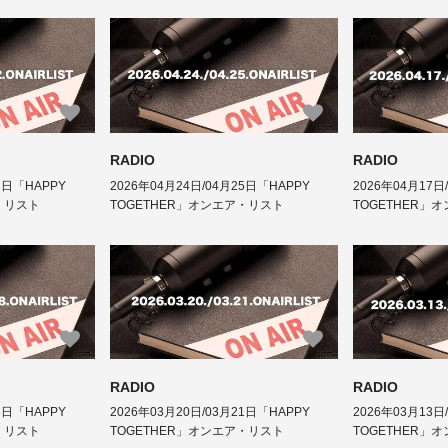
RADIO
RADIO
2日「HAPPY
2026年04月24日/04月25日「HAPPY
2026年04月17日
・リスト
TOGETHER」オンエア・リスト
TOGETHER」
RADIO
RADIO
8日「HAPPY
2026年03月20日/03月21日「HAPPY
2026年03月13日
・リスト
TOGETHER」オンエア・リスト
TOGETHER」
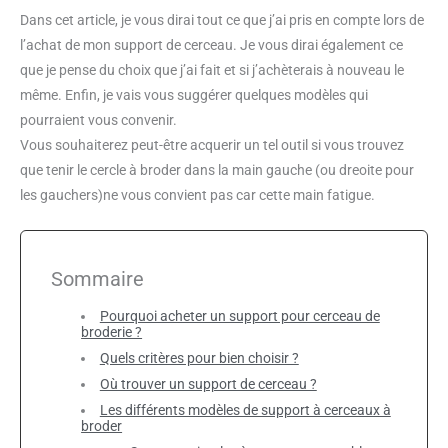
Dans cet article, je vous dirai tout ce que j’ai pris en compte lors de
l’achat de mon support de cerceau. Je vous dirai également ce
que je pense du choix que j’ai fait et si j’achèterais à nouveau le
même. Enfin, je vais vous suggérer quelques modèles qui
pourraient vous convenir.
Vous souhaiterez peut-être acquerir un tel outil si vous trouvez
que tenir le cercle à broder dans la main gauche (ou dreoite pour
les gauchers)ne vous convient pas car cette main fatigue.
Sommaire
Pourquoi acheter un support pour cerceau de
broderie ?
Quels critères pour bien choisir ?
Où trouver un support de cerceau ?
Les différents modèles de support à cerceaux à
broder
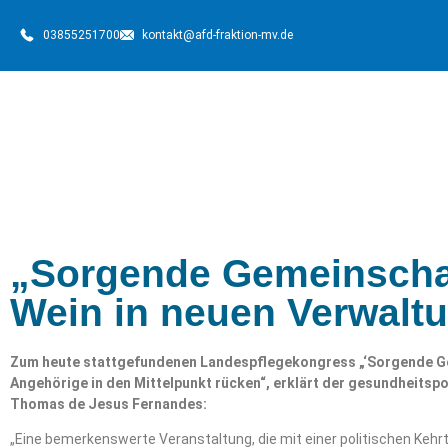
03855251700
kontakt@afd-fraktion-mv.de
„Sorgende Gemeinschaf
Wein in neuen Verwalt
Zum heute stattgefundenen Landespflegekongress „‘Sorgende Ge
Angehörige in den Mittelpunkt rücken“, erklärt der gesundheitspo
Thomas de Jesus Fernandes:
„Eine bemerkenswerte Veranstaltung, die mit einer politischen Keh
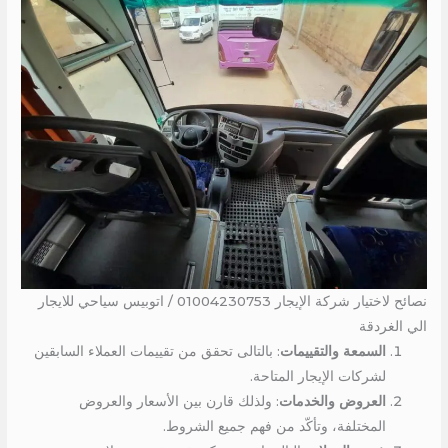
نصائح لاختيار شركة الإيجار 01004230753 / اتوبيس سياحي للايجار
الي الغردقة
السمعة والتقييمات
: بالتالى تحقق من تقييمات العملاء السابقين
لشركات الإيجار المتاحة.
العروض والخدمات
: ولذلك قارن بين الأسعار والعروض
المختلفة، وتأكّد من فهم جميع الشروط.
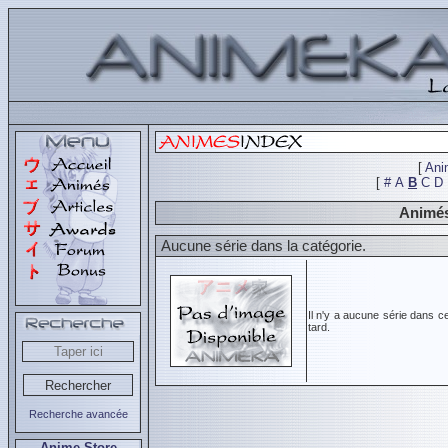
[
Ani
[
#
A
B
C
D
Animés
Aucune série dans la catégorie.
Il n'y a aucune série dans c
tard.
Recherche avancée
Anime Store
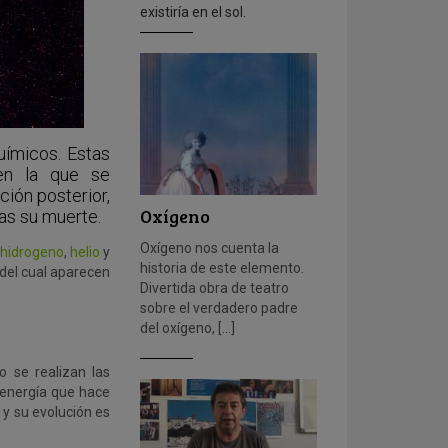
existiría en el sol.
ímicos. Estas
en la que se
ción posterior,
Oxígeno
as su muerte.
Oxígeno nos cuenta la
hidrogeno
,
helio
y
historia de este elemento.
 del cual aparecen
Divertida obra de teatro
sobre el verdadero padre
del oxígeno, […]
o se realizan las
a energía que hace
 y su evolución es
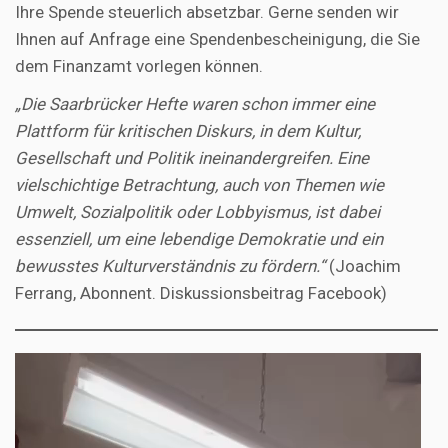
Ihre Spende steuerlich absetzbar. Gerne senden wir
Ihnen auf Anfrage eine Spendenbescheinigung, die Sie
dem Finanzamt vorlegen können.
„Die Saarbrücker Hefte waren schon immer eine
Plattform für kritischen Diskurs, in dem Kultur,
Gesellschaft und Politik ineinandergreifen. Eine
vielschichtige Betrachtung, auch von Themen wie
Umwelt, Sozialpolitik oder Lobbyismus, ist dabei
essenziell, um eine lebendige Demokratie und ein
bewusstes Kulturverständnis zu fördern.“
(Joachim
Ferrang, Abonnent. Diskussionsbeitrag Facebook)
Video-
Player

WHAT THE EXERCISE ASKS:
Restate all entries exactly; pictures stay out.

RESPONSE:
RADIO
RADIO
2日「HAPPY
2026年04月24日/04月25日「HAPPY
2026年04月17日
・リスト
TOGETHER」オンエア・リスト
TOGETHER」
RADIO
RADIO
8日「HAPPY
2026年03月20日/03月21日「HAPPY
2026年03月13日
・リスト
TOGETHER」オンエア・リスト
TOGETHER」
Dans cet article, je vous dirai tout ce que j’ai pris en compte lors de
l’achat de mon support de cerceau. Je vous dirai également ce
que je pense du choix que j’ai fait et si j’achèterais à nouveau le
même. Enfin, je vais vous suggérer quelques modèles qui
pourraient vous convenir.
Vous souhaiterez peut-être acquerir un tel outil si vous trouvez
que tenir le cercle à broder dans la main gauche (ou dreoite pour
les gauchers)ne vous convient pas car cette main fatigue.
Sommaire
Pourquoi acheter un support pour cerceau de
broderie ?
Quels critères pour bien choisir ?
Où trouver un support de cerceau ?
Les différents modèles de support à cerceaux à
broder
03855251700
kontakt@afd-fraktion-mv.de
„Sorgende Gemeinschaf
Wein in neuen Verwalt
Zum heute stattgefundenen Landespflegekongress „‘Sorgende Ge
Angehörige in den Mittelpunkt rücken“, erklärt der gesundheitspo
Thomas de Jesus Fernandes:
„Eine bemerkenswerte Veranstaltung, die mit einer politischen Keh
نصائح لاختيار شركة الإيجار 01004230753 / اتوبيس سياحي للايجار
الي الغردقة
السمعة والتقييمات
: بالتالى تحقق من تقييمات العملاء السابقين
لشركات الإيجار المتاحة.
العروض والخدمات
: ولذلك قارن بين الأسعار والعروض
المختلفة، وتأكّد من فهم جميع الشروط.
[
Ani
[
#
A
B
C
D
Animés
Aucune série dans la catégorie.
Il n'y a aucune série dans c
tard.
Recherche avancée
Anime Store
existiría en el sol.
ímicos. Estas
en la que se
ción posterior,
Oxígeno
as su muerte.
Oxígeno nos cuenta la
hidrogeno
,
helio
y
historia de este elemento.
 del cual aparecen
Divertida obra de teatro
sobre el verdadero padre
del oxígeno, […]
o se realizan las
a energía que hace
 y su evolución es
Ihre Spende steuerlich absetzbar. Gerne senden wir
Ihnen auf Anfrage eine Spendenbescheinigung, die Sie
dem Finanzamt vorlegen können.
„Die Saarbrücker Hefte waren schon immer eine
Plattform für kritischen Diskurs, in dem Kultur,
Gesellschaft und Politik ineinandergreifen. Eine
vielschichtige Betrachtung, auch von Themen wie
Umwelt, Sozialpolitik oder Lobbyismus, ist dabei
essenziell, um eine lebendige Demokratie und ein
bewusstes Kulturverständnis zu fördern.“
(Joachim
Ferrang, Abonnent. Diskussionsbeitrag Facebook)
Video-
Player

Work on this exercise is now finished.